I have had some integrity challenges lately. One of them was when I was in my local supermarket the other day, I was buying some sliced ham and I noticed that the Deli manager had keyed in the wrong price on the scale, he had inputted $14.00 per kg instead of $20.00. I let him carry on thinking oh well he puts the label on it is his fault. I took the package and started to walk off, I felt bad and stopped and drew his attention to the mistake. He thought he had over charged me and I explained that he had under charged. It was possibly a dollar difference, he was thankful but insisted on leaving the price as it was and asked me why did I point it out as if I was strange, well I guess perhaps I am.
Let me explain, two weeks ago I lost $110.00 it dropped out of my pocket. i returned within 10 minutes and it was gone, a quick check of the shop security camera showed a man picking it up, scanning around to see if he had been spotted, he had, the person who saw him made him share the money with him. they knew what they were doing was wrong (the legal name is theft by finding). It is most unlikely that they will return to that Service Station as they realised that the cameras had seen them, they pointed at the camera and left quickly. If they return there they will have a sense of guilt and will be worried that hey may be identified whereas I went back to the delicatessen with an easy conscience. Now you may have your own opinion on this but in the end it is matter of having integrity in the small things as well as in the big. Now just in case you think I am a goody good there are times when I have failed similar tests, and I regret those. I do know how it feels to be honest and to be dishonest. Sometimes being honest hurts, especially in relationships and friendships, being honest can risk losing friends and sometimes being honest hurts other people.
It is this honesty that is problematic. I have dipped my toes into the field of online dating again. I am taking things very slowly and being very cautious, for me it is the only way I can do it. iIam acutely aware of the pain that can occur when relationships do not work out and I do not want to hurt anyone, therein lies the conundrum. To investigate whether there is a possibility of a relationship one has to be honest, this involves making oneself vulnerable. This cannot occur without risk; there can be no relationships without vulnerability; there can be no peace, and ultimately no life, without relationships, therefore risk is an inherent factor in life.
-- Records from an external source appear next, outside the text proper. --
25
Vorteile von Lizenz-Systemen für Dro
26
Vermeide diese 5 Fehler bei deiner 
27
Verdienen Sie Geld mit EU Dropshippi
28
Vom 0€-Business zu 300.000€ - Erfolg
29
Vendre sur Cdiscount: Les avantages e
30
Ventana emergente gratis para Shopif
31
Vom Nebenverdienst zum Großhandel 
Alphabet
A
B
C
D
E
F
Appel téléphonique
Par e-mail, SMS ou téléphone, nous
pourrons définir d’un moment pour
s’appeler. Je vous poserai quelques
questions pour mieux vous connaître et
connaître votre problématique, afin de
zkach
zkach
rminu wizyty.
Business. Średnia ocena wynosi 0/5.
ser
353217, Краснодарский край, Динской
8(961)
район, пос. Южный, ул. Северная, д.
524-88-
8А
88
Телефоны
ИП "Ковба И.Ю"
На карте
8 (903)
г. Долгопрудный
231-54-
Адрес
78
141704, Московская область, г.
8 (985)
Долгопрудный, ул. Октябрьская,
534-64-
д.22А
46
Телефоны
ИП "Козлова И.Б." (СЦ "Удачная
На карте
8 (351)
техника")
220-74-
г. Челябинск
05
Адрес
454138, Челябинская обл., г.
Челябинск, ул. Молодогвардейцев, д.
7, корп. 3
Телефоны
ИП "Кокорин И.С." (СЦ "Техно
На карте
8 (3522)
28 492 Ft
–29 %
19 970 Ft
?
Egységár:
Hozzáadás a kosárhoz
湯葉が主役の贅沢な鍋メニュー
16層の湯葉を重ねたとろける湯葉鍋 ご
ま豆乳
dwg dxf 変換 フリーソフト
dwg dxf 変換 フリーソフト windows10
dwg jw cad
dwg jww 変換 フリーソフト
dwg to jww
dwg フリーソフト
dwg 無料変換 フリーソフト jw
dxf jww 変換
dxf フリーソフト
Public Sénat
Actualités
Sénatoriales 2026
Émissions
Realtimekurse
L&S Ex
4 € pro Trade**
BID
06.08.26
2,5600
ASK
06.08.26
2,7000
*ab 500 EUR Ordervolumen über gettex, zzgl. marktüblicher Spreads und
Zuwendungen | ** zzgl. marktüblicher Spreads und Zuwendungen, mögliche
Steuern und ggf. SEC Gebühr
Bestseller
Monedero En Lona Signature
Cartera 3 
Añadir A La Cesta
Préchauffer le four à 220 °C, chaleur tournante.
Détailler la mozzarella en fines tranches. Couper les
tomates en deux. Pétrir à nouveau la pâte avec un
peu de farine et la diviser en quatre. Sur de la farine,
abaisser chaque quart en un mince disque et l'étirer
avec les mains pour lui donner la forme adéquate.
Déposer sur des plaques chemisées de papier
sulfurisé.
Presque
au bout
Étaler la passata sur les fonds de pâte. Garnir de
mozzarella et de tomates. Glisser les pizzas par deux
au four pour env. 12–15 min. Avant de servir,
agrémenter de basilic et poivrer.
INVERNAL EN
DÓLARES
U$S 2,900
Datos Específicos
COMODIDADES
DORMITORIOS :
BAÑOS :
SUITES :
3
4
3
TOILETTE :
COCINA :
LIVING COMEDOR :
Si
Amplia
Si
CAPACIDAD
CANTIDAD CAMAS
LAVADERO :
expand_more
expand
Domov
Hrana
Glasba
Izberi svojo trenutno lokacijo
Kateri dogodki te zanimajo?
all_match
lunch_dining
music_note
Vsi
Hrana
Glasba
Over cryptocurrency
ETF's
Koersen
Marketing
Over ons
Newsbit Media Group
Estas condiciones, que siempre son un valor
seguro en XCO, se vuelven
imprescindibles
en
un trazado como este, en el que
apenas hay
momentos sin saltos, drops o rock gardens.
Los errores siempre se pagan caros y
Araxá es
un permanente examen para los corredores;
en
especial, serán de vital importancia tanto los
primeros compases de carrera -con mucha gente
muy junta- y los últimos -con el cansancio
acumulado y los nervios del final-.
Risk comes in many forms and has many outcomes,I indulge in risk often.
Writing this blog is a risk, exposing my thoughts to other people I have no control over who reads my blog. , last year I was read in 115 countries and my posts were read over 8000 times, this month over 1200 views. some of the content is highly personal, I have only regretted one post and I took that one down it was a self indulgent rant and it did not meet my standards of integrity and I only recently put that right. Risk comes when I step up to protect others in public such as in the confrontation I had in K mart ( https://kiwipaulspoetry.wordpress.com/2014/11/02/sundayatkmart/). Risk comes whenever one is honest therefore dating is risky for me. It is equally as risky for other people which is why some people prefer to remain single.
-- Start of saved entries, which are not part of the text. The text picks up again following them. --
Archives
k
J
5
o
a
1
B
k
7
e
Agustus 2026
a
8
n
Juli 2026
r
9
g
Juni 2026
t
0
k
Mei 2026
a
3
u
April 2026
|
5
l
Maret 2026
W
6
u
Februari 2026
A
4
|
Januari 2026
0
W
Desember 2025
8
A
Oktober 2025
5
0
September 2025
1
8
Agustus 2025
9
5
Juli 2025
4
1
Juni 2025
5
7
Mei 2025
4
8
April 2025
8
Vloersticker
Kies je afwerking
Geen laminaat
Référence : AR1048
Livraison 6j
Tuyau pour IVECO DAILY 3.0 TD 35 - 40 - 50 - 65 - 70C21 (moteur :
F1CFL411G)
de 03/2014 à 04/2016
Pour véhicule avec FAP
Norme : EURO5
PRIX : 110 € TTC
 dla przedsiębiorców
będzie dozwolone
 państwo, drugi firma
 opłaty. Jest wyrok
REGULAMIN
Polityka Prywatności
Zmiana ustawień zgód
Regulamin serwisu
The question for many people is why not remain single? Can you not be happy and remain single? Will having a woman in my life bring happiness? A good question given my experience of relationships they were either very hurtful or ended with someone being hurt and such hurt is not easily healed. Again it is a matter of integrity, I have a strong desire, nay need for intimacy and I am not just talking about sex. I have some good friends for sure but let me assure you I have no desire to wake up next to some of them. Some of the best times in my life have been when I have woken or gone to sleep with someone with whom I have had a intimate connection with, someone with whom I can share the things that I dare not utter in this forum. So in answer to the question will having a woman in my life make me happy? Perhaps, I know that I do not do single very well but and there is always a but, if singledom is the price of integrity then even though that be a high priceI will need to pay it so that I can look at myself without regret.